Topeka shiner (fish)

  • Appearance: Silvery in color, with a well defined dark stripe along its side, and a dark wedge-shaped spot at the base of the tail fin (less than three inches)
  • Habitat: Small prairie streams in pools with clear, clean water
  • Threat: Changes in water quality, accelerated soil runoff, which causes sedimentation
  • Fast fact: Because this small minnow is reliant on clean water, it serves as an indicator of the general health of the ecosystems in which it lives.

Eskimo curlew (bird)

  • Appearance: Dark brown body with a lighter breast and a pale-white throat with brown streaks, the curlew's distinctive curved bill is two inches long (11-14 inches)
  • Habitat: Eskimo curlews spend winters in the treeless plains of Argentina, then migrate north to the tall grass prairies of the Mississippi Valley. They breed in the arctic tundra.
  • Threat: Because of its low population (35-150 individuals), it is particularly vulnerable
  • Fast fact: By the 1900s, this bird, which once numbered in the millions, was thought to be extinct due in large part to heavy hunting along its migratory path.

Geology:

The Mountain-Prairie region has arguably the most impressive fossil heritage in North America. As far back as 1.7 billion years ago, blue-green algae communities formed mounds that later hardened, and these "stromatolites" can now be found in Wyoming and Montana.

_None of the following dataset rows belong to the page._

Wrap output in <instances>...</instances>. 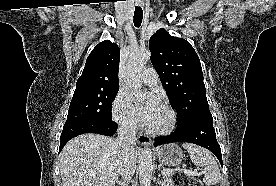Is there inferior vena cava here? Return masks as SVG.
Instances as JSON below:
<instances>
[{
    "instance_id": "inferior-vena-cava-1",
    "label": "inferior vena cava",
    "mask_w": 276,
    "mask_h": 186,
    "mask_svg": "<svg viewBox=\"0 0 276 186\" xmlns=\"http://www.w3.org/2000/svg\"><path fill=\"white\" fill-rule=\"evenodd\" d=\"M136 130V123L133 121H124L117 131L118 137L116 140V145L119 148L121 157L119 174L127 186L135 172V160L131 152L134 149Z\"/></svg>"
}]
</instances>
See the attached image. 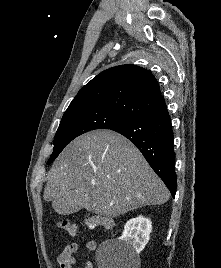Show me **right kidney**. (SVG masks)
I'll return each instance as SVG.
<instances>
[{
    "label": "right kidney",
    "instance_id": "right-kidney-1",
    "mask_svg": "<svg viewBox=\"0 0 221 268\" xmlns=\"http://www.w3.org/2000/svg\"><path fill=\"white\" fill-rule=\"evenodd\" d=\"M151 231V220L143 216H139L127 221L120 240L134 254H138L148 243Z\"/></svg>",
    "mask_w": 221,
    "mask_h": 268
}]
</instances>
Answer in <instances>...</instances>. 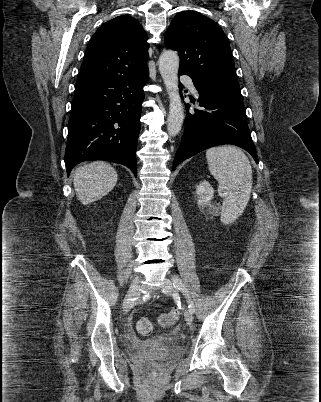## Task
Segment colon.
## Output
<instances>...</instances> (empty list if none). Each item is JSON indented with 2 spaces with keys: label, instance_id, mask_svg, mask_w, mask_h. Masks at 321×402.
<instances>
[{
  "label": "colon",
  "instance_id": "1",
  "mask_svg": "<svg viewBox=\"0 0 321 402\" xmlns=\"http://www.w3.org/2000/svg\"><path fill=\"white\" fill-rule=\"evenodd\" d=\"M179 317H180V311L177 309H174V310L170 311L169 313L163 314L160 317V323L163 326L169 327V326L174 325L176 323V321L179 319ZM136 328H137L138 332L141 334H149L153 331L154 326L150 319L140 318L137 320Z\"/></svg>",
  "mask_w": 321,
  "mask_h": 402
}]
</instances>
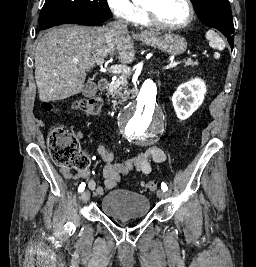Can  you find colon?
Masks as SVG:
<instances>
[{
  "label": "colon",
  "instance_id": "5ec220e1",
  "mask_svg": "<svg viewBox=\"0 0 256 267\" xmlns=\"http://www.w3.org/2000/svg\"><path fill=\"white\" fill-rule=\"evenodd\" d=\"M76 110L84 114H95L100 110L101 103L98 99L87 97L77 100L73 103ZM42 108L50 112L54 105L51 102H44ZM48 144L51 156L57 164L72 167L84 168L89 162L87 154L81 150L79 143L74 137L61 127H56L51 131L48 138ZM159 187L157 181H150L141 184L145 191L155 192Z\"/></svg>",
  "mask_w": 256,
  "mask_h": 267
}]
</instances>
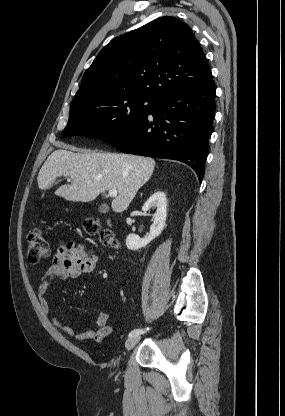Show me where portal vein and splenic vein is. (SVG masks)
<instances>
[{
	"mask_svg": "<svg viewBox=\"0 0 285 416\" xmlns=\"http://www.w3.org/2000/svg\"><path fill=\"white\" fill-rule=\"evenodd\" d=\"M108 196H110V198H116L117 190H109Z\"/></svg>",
	"mask_w": 285,
	"mask_h": 416,
	"instance_id": "obj_1",
	"label": "portal vein and splenic vein"
}]
</instances>
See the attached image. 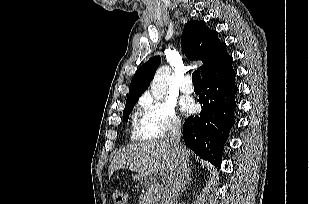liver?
<instances>
[{"mask_svg": "<svg viewBox=\"0 0 309 204\" xmlns=\"http://www.w3.org/2000/svg\"><path fill=\"white\" fill-rule=\"evenodd\" d=\"M185 150L189 158L191 152L186 148ZM176 163V153L166 139L131 143L115 155L110 165L109 177L117 169H129L149 177L159 171L172 174Z\"/></svg>", "mask_w": 309, "mask_h": 204, "instance_id": "6515ba94", "label": "liver"}]
</instances>
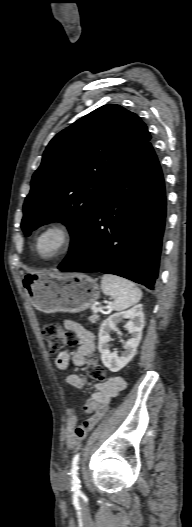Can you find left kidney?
I'll return each instance as SVG.
<instances>
[{
	"label": "left kidney",
	"mask_w": 192,
	"mask_h": 527,
	"mask_svg": "<svg viewBox=\"0 0 192 527\" xmlns=\"http://www.w3.org/2000/svg\"><path fill=\"white\" fill-rule=\"evenodd\" d=\"M123 319H129L124 327L131 334V339L124 343L125 351L118 356L116 352L109 350L108 342L111 340V331L116 330L117 324ZM143 328L144 313L142 305H136L127 311L112 314L104 320L99 330L98 341V349L104 366L112 372H118L125 367L136 354Z\"/></svg>",
	"instance_id": "left-kidney-1"
}]
</instances>
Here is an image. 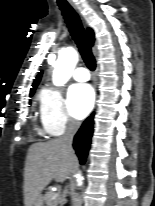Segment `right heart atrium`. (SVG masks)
<instances>
[{"instance_id":"right-heart-atrium-1","label":"right heart atrium","mask_w":155,"mask_h":206,"mask_svg":"<svg viewBox=\"0 0 155 206\" xmlns=\"http://www.w3.org/2000/svg\"><path fill=\"white\" fill-rule=\"evenodd\" d=\"M40 119L50 135H60L78 125V121L69 112L62 93L55 88H47L41 95Z\"/></svg>"}]
</instances>
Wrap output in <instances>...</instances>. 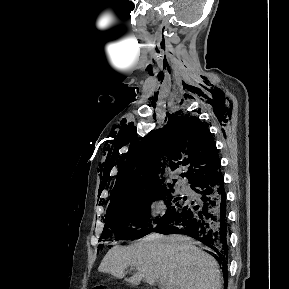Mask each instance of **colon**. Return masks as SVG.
Instances as JSON below:
<instances>
[{"mask_svg": "<svg viewBox=\"0 0 289 289\" xmlns=\"http://www.w3.org/2000/svg\"><path fill=\"white\" fill-rule=\"evenodd\" d=\"M93 289H105L103 286H95Z\"/></svg>", "mask_w": 289, "mask_h": 289, "instance_id": "1", "label": "colon"}]
</instances>
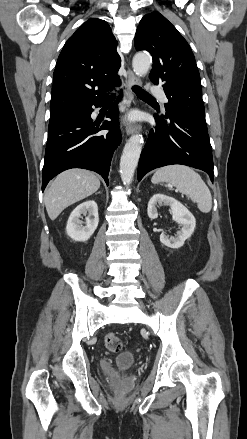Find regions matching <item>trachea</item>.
I'll list each match as a JSON object with an SVG mask.
<instances>
[{
	"label": "trachea",
	"instance_id": "obj_1",
	"mask_svg": "<svg viewBox=\"0 0 247 439\" xmlns=\"http://www.w3.org/2000/svg\"><path fill=\"white\" fill-rule=\"evenodd\" d=\"M132 90L137 94V96L139 97H144V98H151L153 99V97L148 94L146 91H144L141 87L135 85L132 87Z\"/></svg>",
	"mask_w": 247,
	"mask_h": 439
}]
</instances>
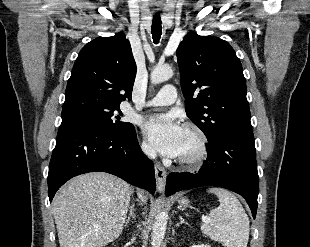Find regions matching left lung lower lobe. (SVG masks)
I'll use <instances>...</instances> for the list:
<instances>
[{
  "label": "left lung lower lobe",
  "mask_w": 310,
  "mask_h": 247,
  "mask_svg": "<svg viewBox=\"0 0 310 247\" xmlns=\"http://www.w3.org/2000/svg\"><path fill=\"white\" fill-rule=\"evenodd\" d=\"M207 154V160L198 172L169 174L166 195L200 186L227 188L245 198L255 218L259 178L253 132L241 131L224 136L207 146Z\"/></svg>",
  "instance_id": "1"
}]
</instances>
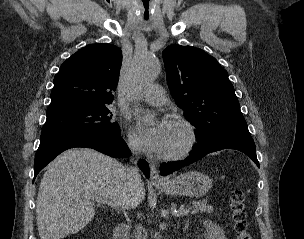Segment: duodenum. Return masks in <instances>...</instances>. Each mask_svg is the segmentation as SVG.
<instances>
[{
  "label": "duodenum",
  "instance_id": "1",
  "mask_svg": "<svg viewBox=\"0 0 304 239\" xmlns=\"http://www.w3.org/2000/svg\"><path fill=\"white\" fill-rule=\"evenodd\" d=\"M114 239H128V227L126 224H119L114 231Z\"/></svg>",
  "mask_w": 304,
  "mask_h": 239
}]
</instances>
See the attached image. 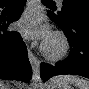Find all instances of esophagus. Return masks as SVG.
Returning a JSON list of instances; mask_svg holds the SVG:
<instances>
[{
  "label": "esophagus",
  "mask_w": 89,
  "mask_h": 89,
  "mask_svg": "<svg viewBox=\"0 0 89 89\" xmlns=\"http://www.w3.org/2000/svg\"><path fill=\"white\" fill-rule=\"evenodd\" d=\"M28 57H29V61L31 63L33 71L37 72L39 68V60L34 56V54L32 53L30 49H28Z\"/></svg>",
  "instance_id": "1"
}]
</instances>
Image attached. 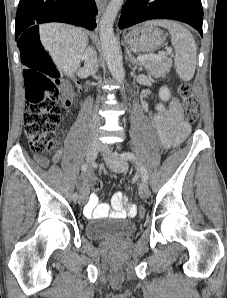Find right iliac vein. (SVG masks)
I'll return each mask as SVG.
<instances>
[{"label":"right iliac vein","instance_id":"63e3f726","mask_svg":"<svg viewBox=\"0 0 227 298\" xmlns=\"http://www.w3.org/2000/svg\"><path fill=\"white\" fill-rule=\"evenodd\" d=\"M100 151V144L98 142H90L87 148L86 158L89 163H92ZM86 201V195H81L79 198V205H83Z\"/></svg>","mask_w":227,"mask_h":298}]
</instances>
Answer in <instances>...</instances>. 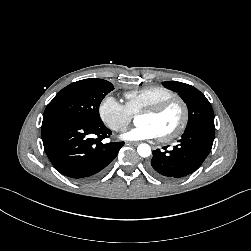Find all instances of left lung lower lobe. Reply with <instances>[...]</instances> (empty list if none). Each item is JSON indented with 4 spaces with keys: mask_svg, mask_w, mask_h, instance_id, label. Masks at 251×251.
Returning <instances> with one entry per match:
<instances>
[{
    "mask_svg": "<svg viewBox=\"0 0 251 251\" xmlns=\"http://www.w3.org/2000/svg\"><path fill=\"white\" fill-rule=\"evenodd\" d=\"M214 127L199 125L186 129L173 149L154 150L149 172L155 177L173 181L197 170L211 151Z\"/></svg>",
    "mask_w": 251,
    "mask_h": 251,
    "instance_id": "1",
    "label": "left lung lower lobe"
}]
</instances>
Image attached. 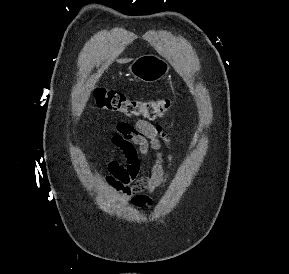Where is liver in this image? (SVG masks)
<instances>
[{
    "mask_svg": "<svg viewBox=\"0 0 289 274\" xmlns=\"http://www.w3.org/2000/svg\"><path fill=\"white\" fill-rule=\"evenodd\" d=\"M129 61H130V59H119L118 60V62L121 63V64L127 63Z\"/></svg>",
    "mask_w": 289,
    "mask_h": 274,
    "instance_id": "obj_1",
    "label": "liver"
}]
</instances>
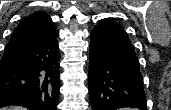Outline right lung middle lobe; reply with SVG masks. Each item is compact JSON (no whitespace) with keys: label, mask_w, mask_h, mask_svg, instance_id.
I'll use <instances>...</instances> for the list:
<instances>
[{"label":"right lung middle lobe","mask_w":171,"mask_h":110,"mask_svg":"<svg viewBox=\"0 0 171 110\" xmlns=\"http://www.w3.org/2000/svg\"><path fill=\"white\" fill-rule=\"evenodd\" d=\"M18 60H19L18 55L4 56V57H2V59L0 61V69L12 65L13 63H15Z\"/></svg>","instance_id":"dd1d6c3e"}]
</instances>
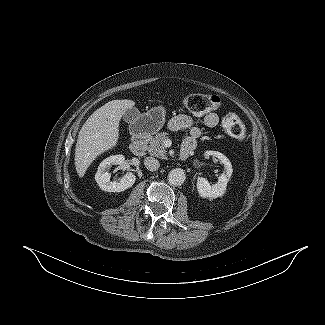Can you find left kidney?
Returning <instances> with one entry per match:
<instances>
[{
	"mask_svg": "<svg viewBox=\"0 0 325 325\" xmlns=\"http://www.w3.org/2000/svg\"><path fill=\"white\" fill-rule=\"evenodd\" d=\"M206 156L211 155L212 157L218 158V160L224 164V171L218 177V182L211 185L205 178H197V191L199 195L203 198L215 199L222 197L226 192L227 184L232 175L233 169L230 160L218 151H207L205 152Z\"/></svg>",
	"mask_w": 325,
	"mask_h": 325,
	"instance_id": "5707ae66",
	"label": "left kidney"
}]
</instances>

Prairie states, which are flood-prone, have a strong record of ancient marine life, including ancestors of squid, clams, and snails. Limestone, a by-product of marine life, underlies much of Kansas, for example. The formation of the Rockies, beginning about 300 million years ago, lifted the land around them, so land animals feature prominently in the fossil record of the drier Mountain states.

Shallow seas covered the center of North America on and off through the dinosaur age (225-65 million years ago). The elevated canyons and mesas of the Colorado Plateau, however, have produced some of the best-known dinosaur fossils. The Morrison Formation, home to Dinosaur National Park, is a fossil-rich rock layer from the Jurassic period, during which the world's largest-known dinosaurs lived.

In the time following the dinosaur extinction 65 million years ago, sea levels dropped. Weathering of the Rocky Mountains sent large volumes of sediment on to the Great Plains. Then, about 30 million years ago, sustained volcanic activity in the mountains sent ash eastward, covering the landscape and snuffing out life. From the plant and animal life preserved in these thick deposits, we can interpret such things as climate, and have come to know that the region was warmer then than it is today.

Beginning about 2 million years ago, Ice Age glaciers advanced from Canada well into the Mountain-Prairie region. The land-altering effect of the moving glaciers can still be seen in the small depressions, or "prairie potholes," that spot the region's northern landscape.